Your objective
Output the records below verbatim, minus the pictures.

Data to use
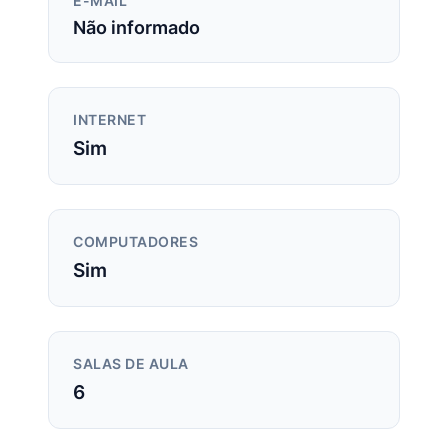
E-MAIL
Não informado
INTERNET
Sim
COMPUTADORES
Sim
SALAS DE AULA
6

Exercise output
E-MAIL
Não informado
INTERNET
Sim
COMPUTADORES
Sim
SALAS DE AULA
6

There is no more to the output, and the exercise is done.